A Hospital Case
In the hospital setting, “do more with less” appears to be one dominant cultural theme. Continued calls for efficiency and cost control and reductions are commonly heard. As lengths of stay have been significantly reduced, this has resulted in little available time for meaningful and effective communication among patients and providers of care.
The Institute of Medicine books To Err is Human and Crossing the Quality Chasm, have certainly heightened awareness of the need for improved quality and safety in hospitals. They highlight how miscommunication as a major cause of errors in care.
Consider the following:
In a teaching hospital, each morning there are medical rounds. This consists of an attending physician, fellows, residents and interns going around to see their selected group of patients. One of the residents as they get to each patient, provides an oral summary of test results and results from the last physician exam. The resident orally provides treatment plan recommendations. These are orally discussed and a treatment plan agreed to. One of the residents writes notes, which must then eventually be transcribed onto the chart.
It’s the end of the day shift and the evening shift is about to begin. The day nurse makes the last rounds of assigned patients. When visiting each patient, the nurse reviews each chart, looking at other nurses’ notes, lab and other tests, latest vital signs results, latest physician orders and asks the patient about how the patient “feels,” complaints or concerns. The nurse writes all these down for the handoff or inter-shift report for the incoming shift, in which the nurse provides an oral report from notes regarding every patient. The oral report then gets transcribed by the incoming nurse.

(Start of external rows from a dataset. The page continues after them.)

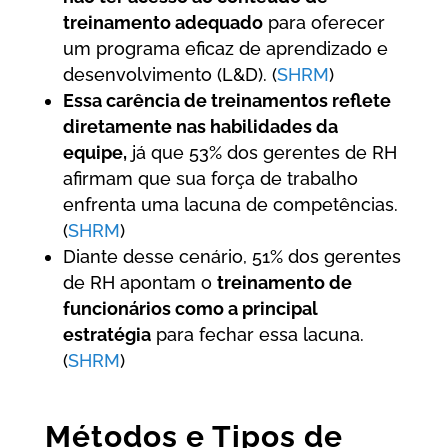
treinamento adequado
para oferecer
um programa eficaz de aprendizado e
desenvolvimento (L&D). (
SHRM
)
Essa carência de treinamentos reflete
diretamente nas habilidades da
equipe,
já que 53% dos gerentes de RH
afirmam que sua força de trabalho
enfrenta uma lacuna de competências.
(
SHRM
)
Diante desse cenário, 51% dos gerentes
de RH apontam o
treinamento de
funcionários como a principal
estratégia
para fechar essa lacuna.
(
SHRM
)
Métodos e Tipos de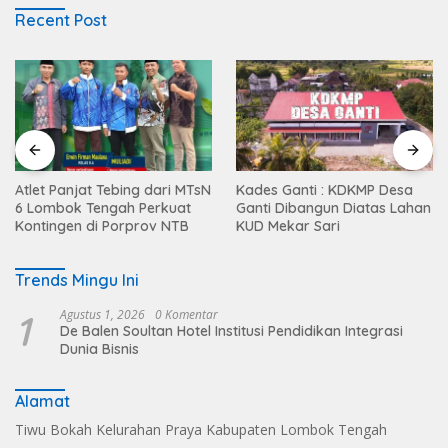
Recent Post
Atlet Panjat Tebing dari MTsN
Kades Ganti : KDKMP Desa
6 Lombok Tengah Perkuat
Ganti Dibangun Diatas Lahan
Kontingen di Porprov NTB
KUD Mekar Sari
Trends Mingu Ini
1
Agustus 1, 2026
0 Komentar
De Balen Soultan Hotel Institusi Pendidikan Integrasi
Dunia Bisnis
Alamat
Tiwu Bokah Kelurahan Praya Kabupaten Lombok Tengah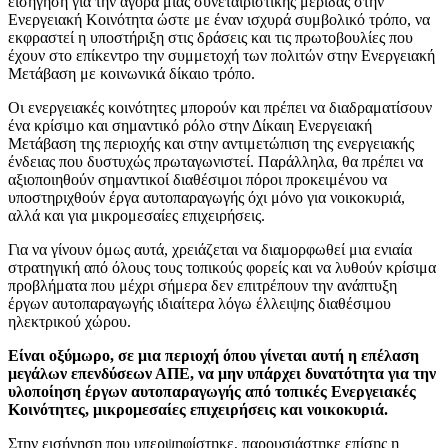
εισήγηση για την αγορά μιας συνεταιριστικής μερίδας στην
Ενεργειακή Κοινότητα ώστε με έναν ισχυρά συμβολικό τρόπο, να
εκφραστεί η υποστήριξη στις δράσεις και τις πρωτοβουλίες που
έχουν στο επίκεντρο την συμμετοχή των πολιτών στην Ενεργειακή
Μετάβαση με κοινωνικά δίκαιο τρόπο.
Οι ενεργειακές κοινότητες μπορούν και πρέπει να διαδραματίσουν
ένα κρίσιμο και σημαντικό ρόλο στην Δίκαιη Ενεργειακή
Μετάβαση της περιοχής και στην αντιμετώπιση της ενεργειακής
ένδειας που δυστυχώς πρωταγωνιστεί. Παράλληλα, θα πρέπει να
αξιοποιηθούν σημαντικοί διαθέσιμοι πόροι προκειμένου να
υποστηριχθούν έργα αυτοπαραγωγής όχι μόνο για νοικοκυριά,
αλλά και για μικρομεσαίες επιχειρήσεις.
Για να γίνουν όμως αυτά, χρειάζεται να διαμορφωθεί μια ενιαία
στρατηγική από όλους τους τοπικούς φορείς και να λυθούν κρίσιμα
προβλήματα που μέχρι σήμερα δεν επιτρέπουν την ανάπτυξη
έργων αυτοπαραγωγής ιδιαίτερα λόγω έλλειψης διαθέσιμου
ηλεκτρικού χώρου.
Είναι οξύμωρο, σε μια περιοχή όπου γίνεται αυτή η επέλαση
μεγάλων επενδύσεων ΑΠΕ, να μην υπάρχει δυνατότητα για την
υλοποίηση έργων αυτοπαραγωγής από τοπικές Ενεργειακές
Κοινότητες, μικρομεσαίες επιχειρήσεις και νοικοκυριά.
Στην εισήγηση που υπερψηφίστηκε, παρουσιάστηκε επίσης η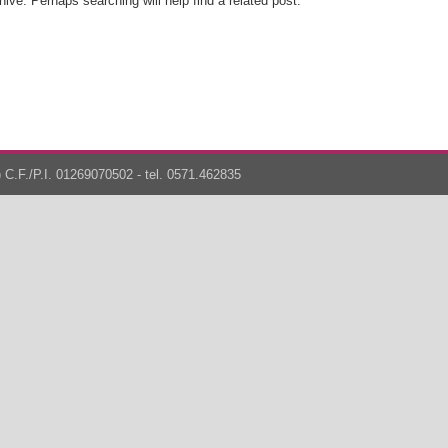
ive. Perhaps searching will help find a related post.
 C.F./P.I. 01269070502 - tel. 0571.462835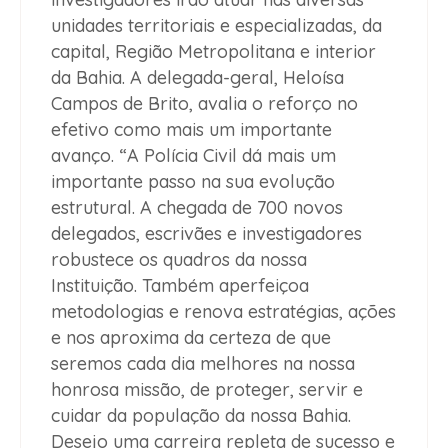
unidades territoriais e especializadas, da
capital, Região Metropolitana e interior
da Bahia. A delegada-geral, Heloísa
Campos de Brito, avalia o reforço no
efetivo como mais um importante
avanço. “A Polícia Civil dá mais um
importante passo na sua evolução
estrutural. A chegada de 700 novos
delegados, escrivães e investigadores
robustece os quadros da nossa
Instituição. Também aperfeiçoa
metodologias e renova estratégias, ações
e nos aproxima da certeza de que
seremos cada dia melhores na nossa
honrosa missão, de proteger, servir e
cuidar da população da nossa Bahia.
Desejo uma carreira repleta de sucesso e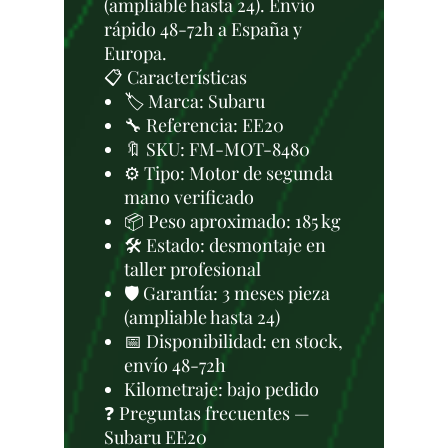
(ampliable hasta 24). Envío
rápido 48-72h a España y
Europa.
📋 Características
🏷️ Marca: Subaru
🔧 Referencia: EE20
🔖 SKU: FM-MOT-8480
⚙️ Tipo: Motor de segunda
mano verificado
📦 Peso aproximado: 185 kg
🛠 Estado: desmontaje en
taller profesional
🛡️ Garantía: 3 meses pieza
(ampliable hasta 24)
📅 Disponibilidad: en stock,
envío 48-72h
Kilometraje: bajo pedido
❓ Preguntas frecuentes —
Subaru EE20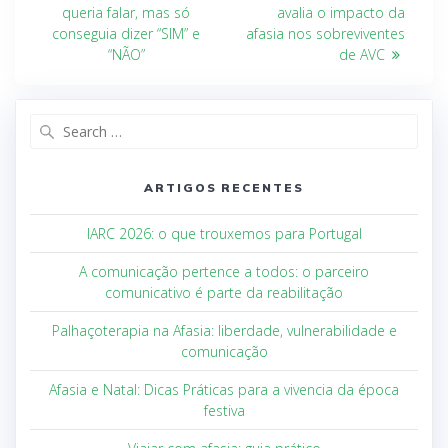
queria falar, mas só
avalia o impacto da
conseguia dizer “SIM” e
afasia nos sobreviventes
“NÃO”
de AVC
ARTIGOS RECENTES
IARC 2026: o que trouxemos para Portugal
A comunicação pertence a todos: o parceiro
comunicativo é parte da reabilitação
Palhaçoterapia na Afasia: liberdade, vulnerabilidade e
comunicação
Afasia e Natal: Dicas Práticas para a vivencia da época
festiva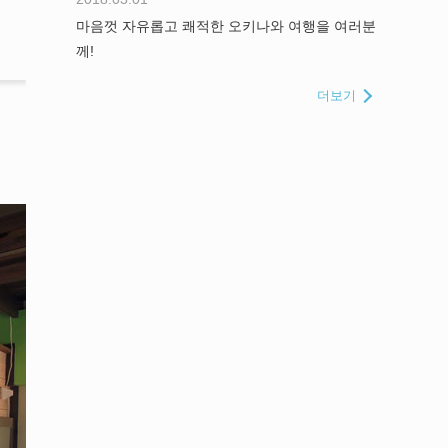
마음껏 자유롭고 쾌적한 오키나와 여행을 여러분
께!
더보기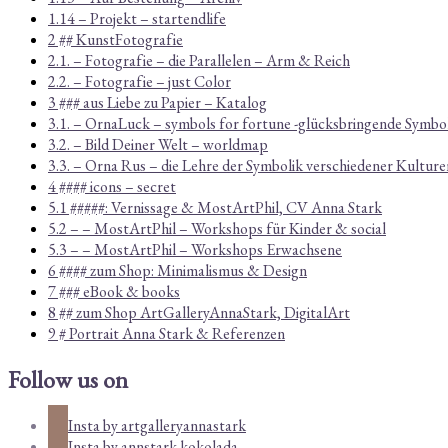
1.14 – Projekt – startendlife
2 ## KunstFotografie
2.1. – Fotografie – die Parallelen – Arm & Reich
2.2. – Fotografie – just Color
3 ### aus Liebe zu Papier – Katalog
3.1. – OrnaLuck – symbols for fortune -glücksbringende Symbo
3.2. – Bild Deiner Welt – worldmap
3.3. – Orna Rus – die Lehre der Symbolik verschiedener Kulture
4 #### icons – secret
5.1 #####: Vernissage & MostArtPhil, CV Anna Stark
5.2 – – MostArtPhil – Workshops für Kinder & social
5.3 – – MostArtPhil – Workshops Erwachsene
6 #### zum Shop: Minimalismus & Design
7 ### eBook & books
8 ## zum Shop ArtGalleryAnnaStark, DigitalArt
9 # Portrait Anna Stark & Referenzen
Follow us on
Insta by artgalleryannastark
Insta by annstark.kokolada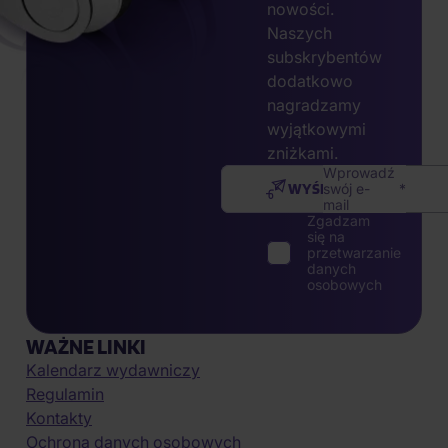
nowości.
Naszych
subskrybentów
dodatkowo
nagradzamy
wyjątkowymi
zniżkami.
Wprowadź
WYŚLIJ
swój e-
mail
Zgadzam
się na
przetwarzanie
danych
osobowych
WAŻNE LINKI
Kalendarz wydawniczy
Regulamin
Kontakty
Ochrona danych osobowych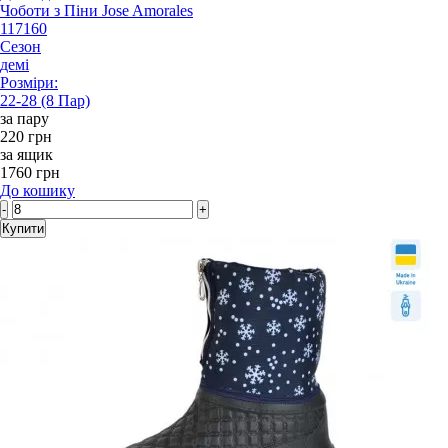
Чоботи з Піни Jose Amorales
117160
Сезон
демі
Розміри:
22-28 (8 Пар)
за пару
220 грн
за ящик
1760 грн
До кошику
-
+
Купити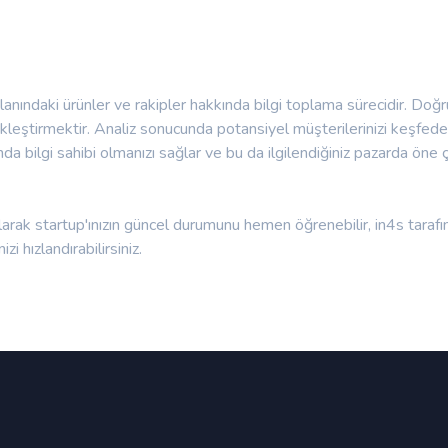
 alanındaki ürünler ve rakipler hakkında bilgi toplama sürecidir. Doğr
kleştirmektir. Analiz sonucunda potansiyel müşterilerinizi keşfedebili
nda bilgi sahibi olmanızı sağlar ve bu da ilgilendiğiniz pazarda öne 
larak startup'ınızın güncel durumunu hemen öğrenebilir, in4s tara
zi hızlandırabilirsiniz.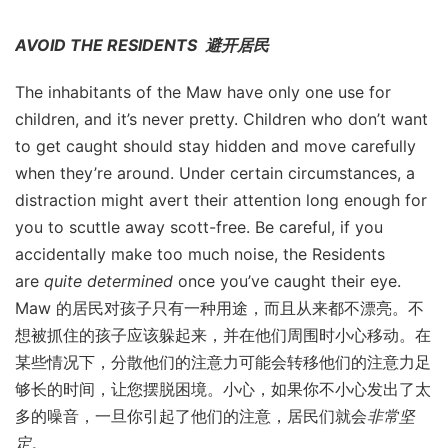
AVOID THE RESIDENTS 避开居民
The inhabitants of the Maw have only one use for
children, and it’s never pretty. Children who don’t want
to get caught should stay hidden and move carefully
when they’re around. Under certain circumstances, a
distraction might avert their attention long enough for
you to scuttle away scott-free. Be careful, if you
accidentally make too much noise, the Residents
are
quite determined
once you’ve caught their eye.
Maw 的居民对孩子只有一种用途，而且从来都不漂亮。不
想被抓住的孩子应该躲起来，并在他们周围时小心移动。在
某些情况下，分散他们的注意力可能会转移他们的注意力足
够长的时间，让您摆脱困境。小心，如果你不小心发出了太
多的噪音，一旦你引起了他们的注意，居民们就会
非常坚
定
。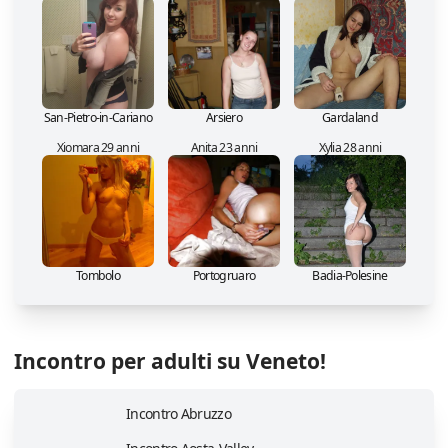
San-Pietro-in-Cariano
Arsiero
Gardaland
Xiomara 29 anni
Anita 23 anni
Xylia 28 anni
Tombolo
Portogruaro
Badia-Polesine
Incontro per adulti su Veneto!
Incontro Abruzzo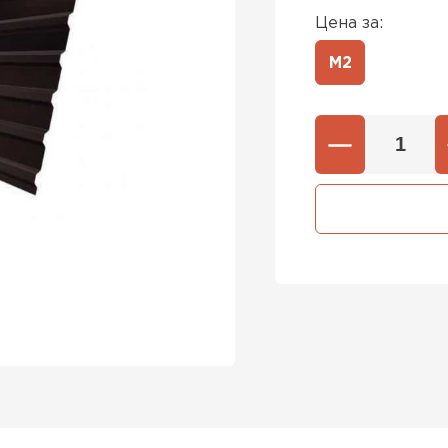
Цена за:
М2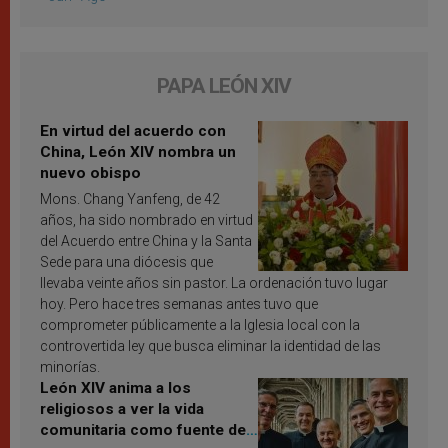
PAPA LEÓN XIV
En virtud del acuerdo con
China, León XIV nombra un
nuevo obispo
Mons. Chang Yanfeng, de 42
años, ha sido nombrado en virtud
del Acuerdo entre China y la Santa
Sede para una diócesis que
llevaba veinte años sin pastor. La ordenación tuvo lugar
hoy. Pero hace tres semanas antes tuvo que
comprometer públicamente a la Iglesia local con la
controvertida ley que busca eliminar la identidad de las
minorías.
León XIV anima a los
religiosos a ver la vida
comunitaria como fuente de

After several days, a patient is visited by his/her attending physician, who says something like: You will probably be discharged tomorrow as long as your vital signs remain within normal range. The following morning the nurse comes in to see the patient.
The patient says: “The doctor said I am being discharged today.”
The nurse replies: “I don’t see discharge orders in the chart and the doctor did not tell me you are supposed to be discharged today.”
Several hours later the nurse arrives and says: “I spoke to the doctor and the doctor will be coming in to do a final exam and write the discharge orders. The doctor will also give you post-discharge instructions.”
Several hours later (and there has been a change of shift for nurses), the physician arrives, does a final exam, provides the patient with post-discharge instructions and says:
“Yes you will be discharged today. Before you can leave the hospital, the nurse has to give you instructions.” Much of what the physician told the patient, the patient did not completely understand but was “afraid” or too “ashamed” to ask questions.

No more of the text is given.